Lost & Found-3
As the training progressed,
trainers Li and Zhou watched the women carefully, both in class, and then during practice sessions, as they soothed and snuggled with their new charges.
When the time came, they would make assignments, carefully matching each nanny to three babies.
They would be especially careful in finding the women who would soon bring love for the first time into the lives of Wenting and Juanjuan.
Late in that first afternoon, when the nanny trainees returned to the nursery to begin to work with children, the atmosphere was transformed.
The trainees were looking forward to their new jobs. “If the caregivers don’t have time to take good care of our new daughters and sons, we can do it.” one said.
Something similar was happening among the teacher trainees in the new preschool. Out went the old ideas of teachers who stood at the front of the room. Now they found themselves working hard to learn new ways to play. In class, they learned how to turn simple art projects into learning opportunities for children who had never been given a sheet of paper and a pencil.
They rediscovered the joy of play so that they might reach children who didn’t know what play was. And before long, one could sense that it was not only the children’s lives that would soon be transformed.
As they played, they thought only of those children and how long they’d waited for love.
“I am from Huazhou,” said one, “but before OneSky training I never saw this place. Now I saw longing eyes through the window. The sorrow and grief hit me then. I never felt that in my life before. Immediately, I firmly believe I belong here and should be with these children. But how can I make their sad lives full of sunshine and joy? For that, I gave myself a question mark.
Trainee Chen Yanting chimed in, “I am only nineteen years old. I am so glad and honored to take part in this training, but I was a little nervous on the day we met the children. They live behind bars. They sleep together on a bare steel bed. They were dirty and smelled bad. And even though they smiled and waved through the bars, when we came close and tried to talk with them, they became frightened.

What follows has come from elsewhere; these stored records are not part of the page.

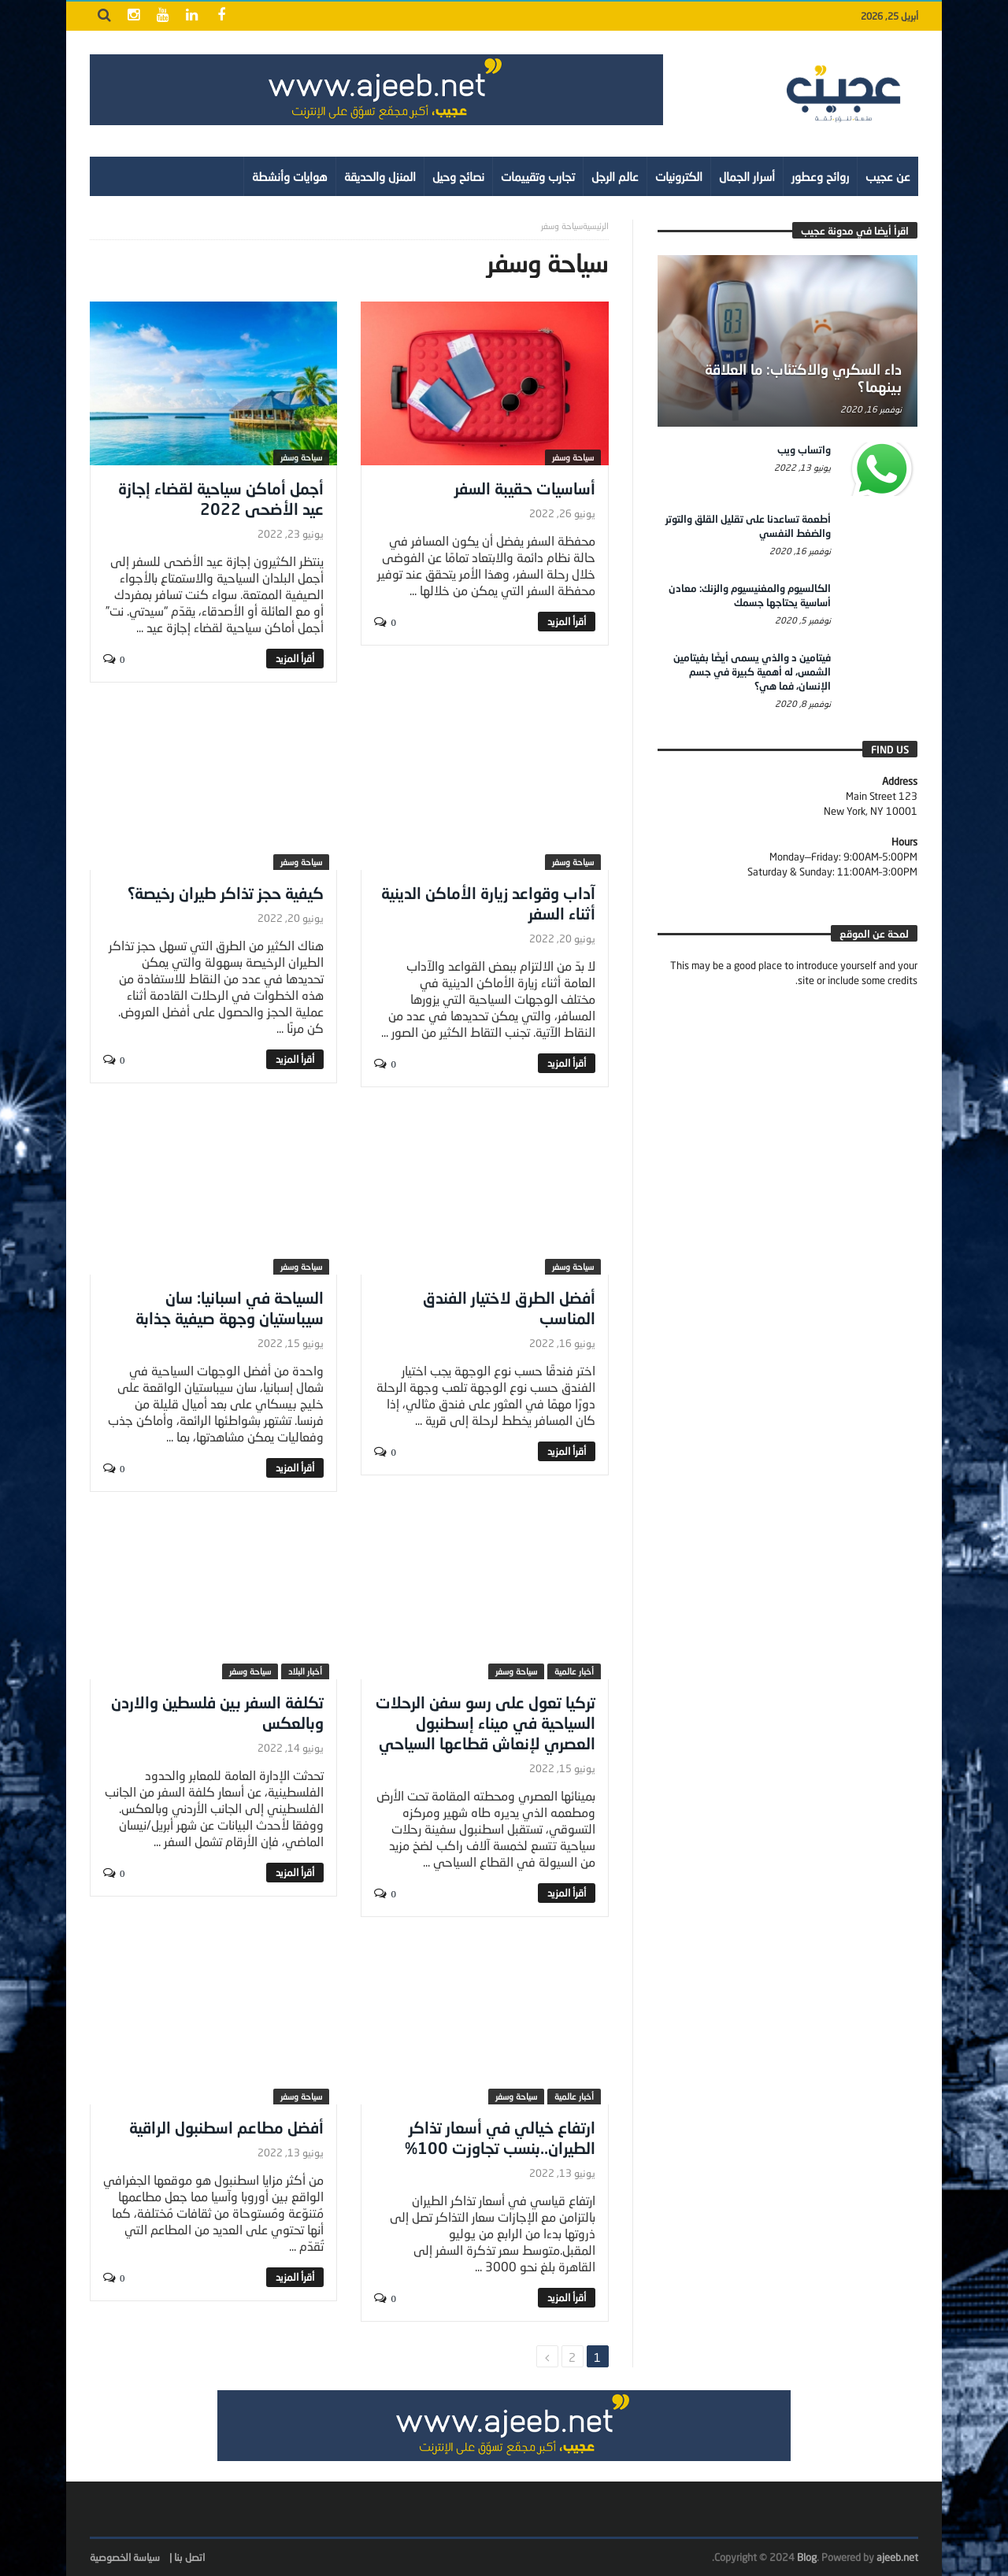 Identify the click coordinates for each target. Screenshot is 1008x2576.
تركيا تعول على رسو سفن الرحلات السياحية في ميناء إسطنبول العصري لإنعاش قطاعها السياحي (485, 1722)
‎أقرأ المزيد (566, 621)
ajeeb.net (897, 2557)
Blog (807, 2557)
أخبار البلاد (305, 1671)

“I was assigned to Aoshi. She is already six but cannot walk. Her file says she has epilepsy, but no one has ever seen her seizures. It is said she cries all night. I was a bit worried but I knew I must try my best to help her.
“On the second day, I carried Aoshi in my arms to the preschool.
“She looked around and then she began to cry. I could see she was frightened in that new place. I put her on the mat. I tried to give her toys to comfort her. She barely touched them. But then, when I showed her some shoes, she stopped crying. I put them on her feet. I don’t think she’d worn shoes before.
“I took her small hands and she let me help her. I could sense that she made much effort to stand up
“I held her hands and helped her walk step by step. She was so happy when we walked together. Aoshi has the sweetest smile.”
As the training came to a close, the new preschool was decorated with the children’s first watercolor art.
As our OneSky trainers visited each room, they were greeted by new nannies and teachers, all of them bursting to tell their tales of wonder. Of course, the true story was in the children’s faces.
In the preschool, Aoshi, bedecked in fairy wings from the dress-up box was casually munching an apple.
Jing, a child who, just a few weeks before, could not accept affection from her new teacher – who was afraid even to take her hand, was now sitting comfortably cuddling a tiny doll like a doting mother, cooing softly, “Baby, do you want some more milk?”
An orphanage worker who’d once told us that the children were not capable of learning, said, “This training gives me a feeling of being wanted and needed. Seeing the children who could not walk before learn how to walk, and seeing the babies who could not sit begin to learn to sit on the mat have been the most rewarding things in my life. Now I see we can bring children a different future by our positive actions.”
OneSky trainer Li Daoxin said, “Now you know that if we open our eyes and our hearts, we can try to understand why children behave as they do, instead of making judgments about them. Understanding is more important than sympathy. If we understand, we can begin to help the children from a tender place in our hearts.”